Who Is Responsible For A Self-driving Vehicle Accident

Self-driving vehicles have become a hot topic in the news recently. With companies like Google, Uber, and Tesla putting self-driving technology at the forefront of their businesses, more people than ever are wondering what this means for them.

Do you know if your car is self-driving?

Would you know if it suddenly started driving itself?

Do you know who’s responsible for an accident involving a self-driving vehicle?

The answers to these questions may surprise you. If you’re ready to learn more about how these innovations will affect you as a driver and car owner, keep reading. This article covers everything from the ins and outs of liability with self-driving cars to which company is liable if your autonomous vehicle gets into an accident.

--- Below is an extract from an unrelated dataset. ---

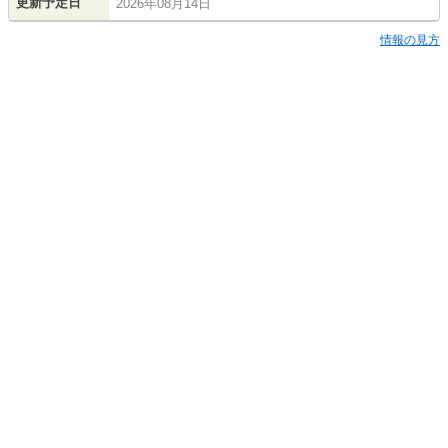
更新予定日
2026年08月14日
情報の見方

What Is a Self-Driving Car?

A self-driving car is an autonomous vehicle that can drive itself without any human intervention at all. Most of these vehicles use various sensors, cameras, and other technologies to navigate their surroundings and move between destinations. A few self-driving cars are fully autonomous, meaning they don’t have any steering wheels or other manual controls.

Other self-driving cars have some autonomous features like lane-keeping assistance or adaptive cruise control, but still require a person to sit behind the wheel and monitor the road. That’s why it’s important to know where your car falls on the self-driving spectrum. If your vehicle is fully autonomous, you won’t be able to take control of it in the event of an emergency. If your car still has manual controls, though, you’ll be able to steer it if you need to.

Who’s Responsible for a Self-Driving Car Accident?

This is the million-dollar question, isn’t it?

When does a self-driving car get into an accident, who’s at fault?

The driver?

The car manufacturer?

The tech company behind the software?

Who’s liable for a self-driving car accident may seem straightforward, but it’s a bit more complicated than that. The first thing you need to know is that if your car is fully autonomous and you’re injured in an accident, you may not have any recourse. You can’t sue the driver of a fully autonomous vehicle because there is no driver.

Google’s Self-Driving Car Liability

As mentioned above, if your car is fully autonomous, you probably can’t sue the driver. You also can’t sue the car’s manufacturer because they didn’t design the software that’s controlling the car. If you were injured in an accident caused by a fully self-driving Google car, you’d have to file a claim with the company’s insurance company.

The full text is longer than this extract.